> _Your goal_
Output each record below exactly as it stands, leaving out the pictures.

> _Supplied records_
□ □ □ □ □

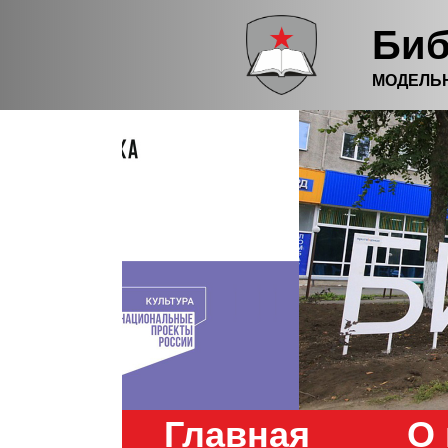
Биб
МОДЕЛЬ
Главная
О 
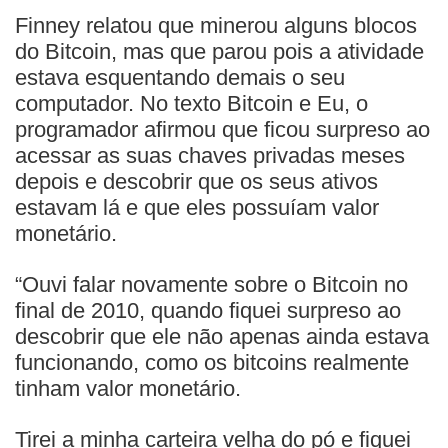
Finney relatou que minerou alguns blocos
do Bitcoin, mas que parou pois a atividade
estava esquentando demais o seu
computador. No texto Bitcoin e Eu, o
programador afirmou que ficou surpreso ao
acessar as suas chaves privadas meses
depois e descobrir que os seus ativos
estavam lá e que eles possuíam valor
monetário.
“Ouvi falar novamente sobre o Bitcoin no
final de 2010, quando fiquei surpreso ao
descobrir que ele não apenas ainda estava
funcionando, como os bitcoins realmente
tinham valor monetário.
Tirei a minha carteira velha do pó e fiquei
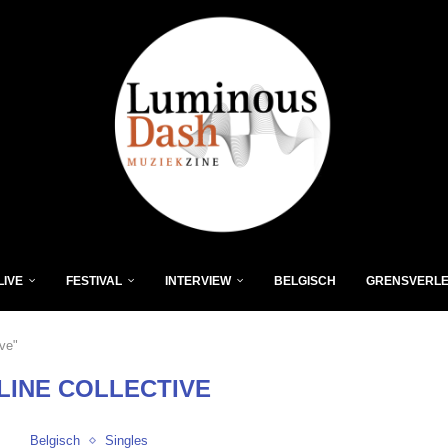
LIVE
FESTIVAL
INTERVIEW
BELGISCH
GRENSVERL
ive"
LINE COLLECTIVE
Belgisch
Singles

□ □ □ □ □

> _Written solution_
Биб
МОДЕЛЬ
Главная
О 
Finney relatou que minerou alguns blocos
do Bitcoin, mas que parou pois a atividade
estava esquentando demais o seu
computador. No texto Bitcoin e Eu, o
programador afirmou que ficou surpreso ao
acessar as suas chaves privadas meses
depois e descobrir que os seus ativos
estavam lá e que eles possuíam valor
monetário.
“Ouvi falar novamente sobre o Bitcoin no
final de 2010, quando fiquei surpreso ao
descobrir que ele não apenas ainda estava
funcionando, como os bitcoins realmente
tinham valor monetário.
Tirei a minha carteira velha do pó e fiquei
LIVE
FESTIVAL
INTERVIEW
BELGISCH
GRENSVERL
ive"
LINE COLLECTIVE
Belgisch
Singles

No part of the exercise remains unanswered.